Few Libyans are inclined to test what civil liberties they may have. Giumma Attiga, a human-rights lawyer and one of the founders of Saif’s Qaddafi Foundation, said, “The fear is very intense, very deeply ingrained. The highest official could tell people to speak freely and openly, with every guarantee that it was safe to do so, and the words would stick in their throats.” In fact, it is a felony entailing a three-year prison sentence to discuss national policy with a foreigner, and although such offenses have been less frequently prosecuted recently, most Libyans speak of these matters anxiously. The atmosphere is late Soviet: forbidding, secretive, careful, albeit not generally lethal. I was asked not to mention names on the phone or in e-mail. Several people asked me not to write down their phone numbers, lest my notebook be “lost.” “I am speaking from my heart,” an outspoken woman told me. “Carry it in your head.”
Surveillance is pervasive in Libya. I was warned that the cabdriver who had been helping me get around was reporting to the security services, and I understood that my cell-phone conversations were not to be considered private. All the same, I was surprised when a press officer questioned me about shades of meaning in a personal e-mail I had written home a few days earlier. Someone from Saif’s office called me indignantly one day and said, “You were heard in the hotel unfairly saying that you were unhappy with the help we’ve given you.”
One night, I had dinner with a bureaucrat who complained about local politics.
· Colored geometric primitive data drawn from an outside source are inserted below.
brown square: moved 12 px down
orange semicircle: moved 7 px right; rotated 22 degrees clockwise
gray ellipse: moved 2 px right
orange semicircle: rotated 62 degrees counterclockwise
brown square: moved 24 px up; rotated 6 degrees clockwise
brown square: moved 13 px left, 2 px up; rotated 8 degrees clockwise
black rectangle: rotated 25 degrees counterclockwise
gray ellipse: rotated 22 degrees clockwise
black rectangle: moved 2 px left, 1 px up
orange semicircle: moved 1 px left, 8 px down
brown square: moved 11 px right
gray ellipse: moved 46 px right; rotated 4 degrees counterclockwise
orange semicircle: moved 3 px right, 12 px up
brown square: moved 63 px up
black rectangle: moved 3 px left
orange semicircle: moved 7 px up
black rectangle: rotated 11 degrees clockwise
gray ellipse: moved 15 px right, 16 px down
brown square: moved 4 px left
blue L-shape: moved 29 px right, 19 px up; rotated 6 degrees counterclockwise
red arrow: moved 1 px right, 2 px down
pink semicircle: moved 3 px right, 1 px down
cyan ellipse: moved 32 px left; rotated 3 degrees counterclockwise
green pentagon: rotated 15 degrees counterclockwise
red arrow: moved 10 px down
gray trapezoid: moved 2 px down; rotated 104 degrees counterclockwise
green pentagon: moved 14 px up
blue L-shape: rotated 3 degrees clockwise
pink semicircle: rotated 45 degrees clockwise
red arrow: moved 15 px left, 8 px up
He told me that he had been questioned at length after a recent conversation with a foreigner. “Our interrogators were trained in brutality, cruelty, and sneakiness by the best—people from Cuba, East Germany, Syria, Lebanon, and Egypt,” he explained.
When we had finished our meal, the waiter cleared all our dishes, then came back and redeposited the sugar bowl.
“What’s with the sugar?” I asked the bureaucrat.
He gave me a bleakly mischievous look. “The other one ran out of tape.”
For the most part, when Libyans talk of democratization they envision not elections but more personal privacy, greater educational opportunities, and expanded freedom of speech. “
For most Libyan pragmatists, political reform is about changing the mechanisms of Qaddafi’s control, not about relaxing it. One government minister told me, “In most European countries, there are many parties, and in the US only two. So here it is only one! It’s not such a big difference.” Even reformers seldom express much enthusiasm for electoral democracy. Most aspire to a sort of modernizing autocracy: their ideal is closer to Atatürk or the Shah of Iran than to Václav Havel. “There are no democracies in the Arab world,” said Ahmed Swehli, a young businessman who had recently moved back to Libya from England, where he was educated. “We aren’t going to go first. What we need is a really good dictator, and I think Saif al-Islam might be just that. And maybe he’ll be that and be elected, too, though I can’t think why he’d bother.” Others are less cynical about electoral democracy as an ideal, but no more hopeful about its implementation.
One reason that many Libyans are leery of elections is their fear that, in a highly tribal society, the larger tribes would win control and everyone else would be squeezed out. Less intimate and specific than families, tribes are a second layer of identity, stronger for some people than for others. Especially among the less well educated, groups based on kinship and descent—tribes and their various subsets (subtribes, clans)—provide both a social network and a safety net: members of your group will get you a job or help you if you have money problems or mourn you when you die even if they didn’t like you much while you were alive. “Better Qaddafi, a tough leader from a minor tribe, than one who represents his own tribe a hundred percent,” one Libyan intellectual said.